DATA FOR PROCESSING »
=-=-=
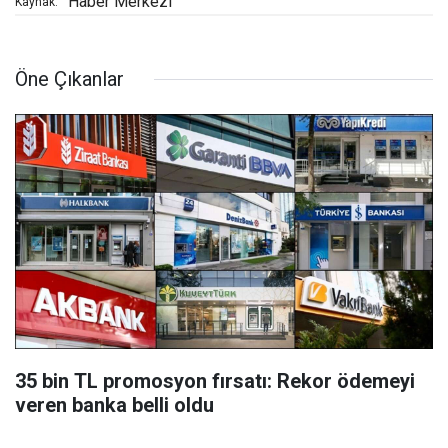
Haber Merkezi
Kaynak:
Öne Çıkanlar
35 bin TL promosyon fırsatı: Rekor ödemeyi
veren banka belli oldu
=-=-=
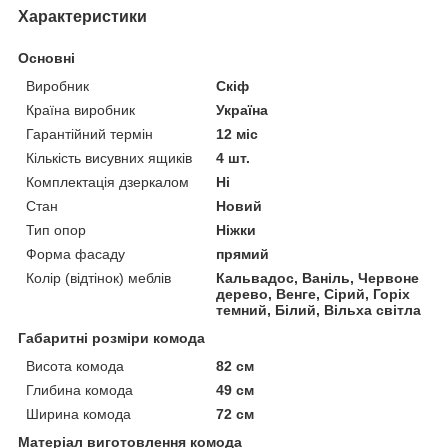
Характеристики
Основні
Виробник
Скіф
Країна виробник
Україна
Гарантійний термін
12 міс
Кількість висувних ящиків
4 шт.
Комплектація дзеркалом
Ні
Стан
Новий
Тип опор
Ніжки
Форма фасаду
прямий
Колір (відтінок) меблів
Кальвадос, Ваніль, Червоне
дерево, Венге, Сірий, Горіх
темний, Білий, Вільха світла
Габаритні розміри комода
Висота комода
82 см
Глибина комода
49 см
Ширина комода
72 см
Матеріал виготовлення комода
=-=-=
YOUR INSTRUCTIONS »
Every line above with the string "комода" in it should be copied into the answer.

THE ANSWER »
Габаритні розміри комода
Висота комода
Глибина комода
Ширина комода
Матеріал виготовлення комода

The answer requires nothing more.